Butch, now you are being silly.





Everyone knows this is really an application suited for mokume!


----------



## ThEoRy (Mar 7, 2012)

I prefer the French pin myself.


----------



## Crothcipt (Mar 7, 2012)

l r harner said:


> now guys jsut stop as i know the next step is dammascus steel



no next it damascus handles, with ball bearings, then the pin.


----------



## Johnny.B.Good (Mar 7, 2012)

Can't I just have one thing in my kitchen that isn't handmade with tender loving care by a skilled craftsman?


----------



## Kyle (Mar 7, 2012)

Johnny.B.Good said:


> Can't I just have one thing in my kitchen that isn't handmade with tender loving care by a skilled craftsman?



Yeah, it's called a can opener! :lol2:


----------



## ThEoRy (Mar 7, 2012)

Did someone say Damascus can opener??


----------



## Customfan (Mar 7, 2012)

I was thinking more San Mai blade cylinders for the can opener.. maybe damascus handle and brass accents!! irate1:


----------



## Customfan (Mar 7, 2012)

Actually a wood rolling pin with damascus handles would look very cool!


----------



## Eamon Burke (Mar 7, 2012)

On second look, I can't tell if these are made to any functional higher quality.

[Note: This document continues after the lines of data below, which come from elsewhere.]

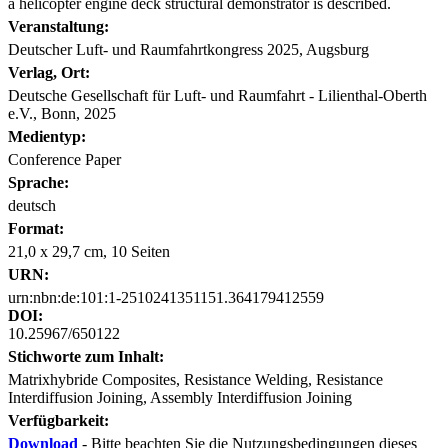
a helicopter engine deck structural demonstrator is described.
Veranstaltung:
Deutscher Luft- und Raumfahrtkongress 2025, Augsburg
Verlag, Ort:
Deutsche Gesellschaft für Luft- und Raumfahrt - Lilienthal-Oberth
e.V., Bonn, 2025
Medientyp:
Conference Paper
Sprache:
deutsch
Format:
21,0 x 29,7 cm, 10 Seiten
URN:
urn:nbn:de:101:1-2510241351151.364179412559
DOI:
10.25967/650122
Stichworte zum Inhalt:
Matrixhybride Composites, Resistance Welding, Resistance
Interdiffusion Joining, Assembly Interdiffusion Joining
Verfügbarkeit:
Download
- Bitte beachten Sie die Nutzungsbedingungen dieses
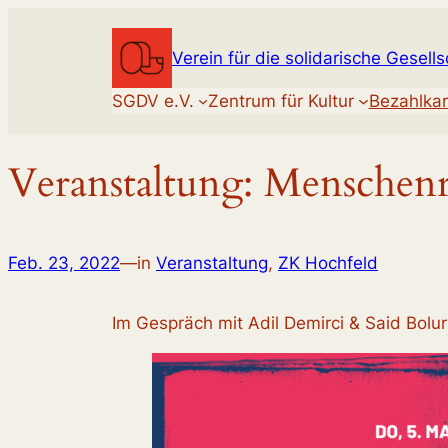
Zum
Inhalt
Verein für die solidarische Gesells
springen
SGDV e.V.
Zentrum für Kultur
Bezahlkar
Veranstaltung: Menschenr
Feb. 23, 2022
—
in
Veranstaltung
, 
ZK Hochfeld
Im Gespräch mit Adil Demirci & Said Bolur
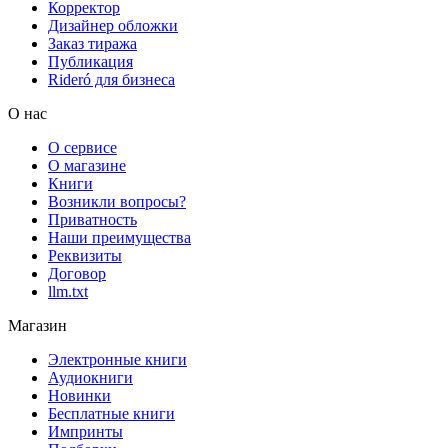
Корректор
Дизайнер обложки
Заказ тиража
Публикация
Rideró для бизнеса
О нас
О сервисе
О магазине
Книги
Возникли вопросы?
Приватность
Наши преимущества
Реквизиты
Договор
llm.txt
Магазин
Электронные книги
Аудиокниги
Новинки
Бесплатные книги
Импринты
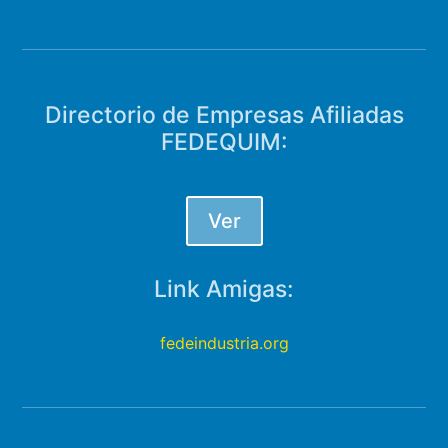
Directorio de Empresas Afiliadas
FEDEQUIM:
Ver
Link Amigas:
fedeindustria.org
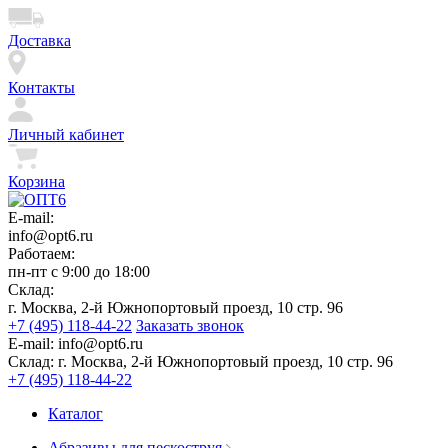
Доставка
Контакты
Личный кабинет
Корзина
E-mail:
info@opt6.ru
Работаем:
пн-пт с 9:00 до 18:00
Склад:
г. Москва, 2-й Южнопортовый проезд, 10 стр. 96
+7 (495) 118-44-22
Заказать звонок
E-mail:
info@opt6.ru
Склад:
г. Москва, 2-й Южнопортовый проезд, 10 стр. 96
+7 (495) 118-44-22
Каталог
Абразивы для пескоструя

The thing I love about my Boardsmith is that everything about it is for a reason, and it works. It's beauty comes from it's excessive functionality, and Dave adds that special touch to make every board great. They are certainly pretty, but what about these rolling pins makes them the most badass rolling pins out there?


----------



## Bulldogbacchus (Mar 7, 2012)

Ok. You guys just cost me a hundred bucks for a rolling pin. THANKS. LOL. Matt


----------



## sachem allison (Mar 7, 2012)

i'm flat busted and I had to get one, she's a super hot pastry chef for God's sake. When is that ever going to happen to my short, stumpy self. I had to get one, I just had too! Dammit! grumble! grumble!


----------



## Deckhand (Mar 7, 2012)

sachem allison said:


> i'm flat busted and I had to get one, she's a super hot pastry chef for God's sake. When is
> that ever going to happen to my short, stumpy self. I had to get one, I just had too! Dammit! grumble! grumble!

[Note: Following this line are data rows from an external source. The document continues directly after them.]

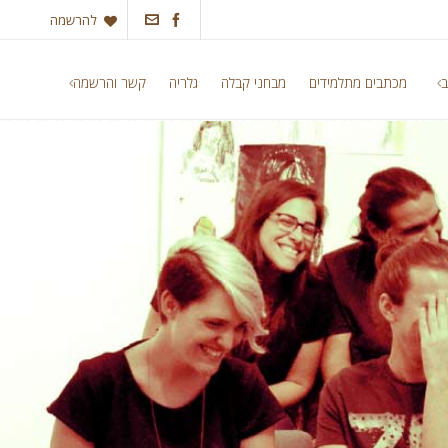
להרשמה
ב
מכתבים מתלמידים
מבחני קבלה
גלריה
קשר והרשמה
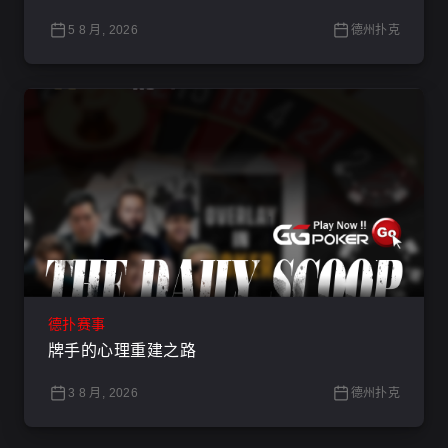
5 8 月, 2026
德州扑克
德扑赛事
牌手的心理重建之路
3 8 月, 2026
德州扑克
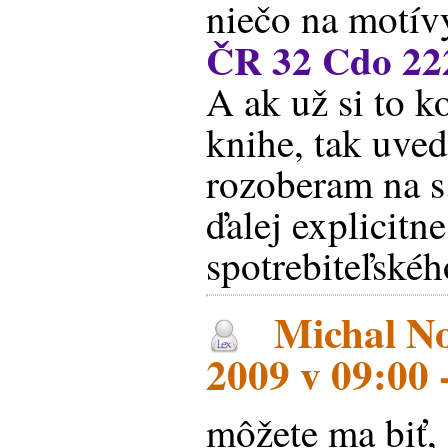
niečo na motív
ČR 32 Cdo 22
A ak už si to 
knihe, tak uve
rozoberam na s
ďalej explicitn
spotrebiteľského
Michal No
2009 v 09:00 
môžete ma biť,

Lmao:rofl2: and btw its happening right now. Isn't that great!:biggrin:


----------



## PierreRodrigue (Mar 7, 2012)

Hahaha! The things we do for the special ones in our lives! At least its not a "pointy stick"!


----------



## ajhuff (Mar 7, 2012)

Crothcipt said:


> no next it damascus handles, with ball bearings, then the pin.



Rolling pins have handles? 

-AJ


----------



## Crothcipt (Mar 8, 2012)

ThEoRy said:


> Did someone say Damascus can opener??



ya here is one I used. I had no zombies so I used it on a few cans.


----------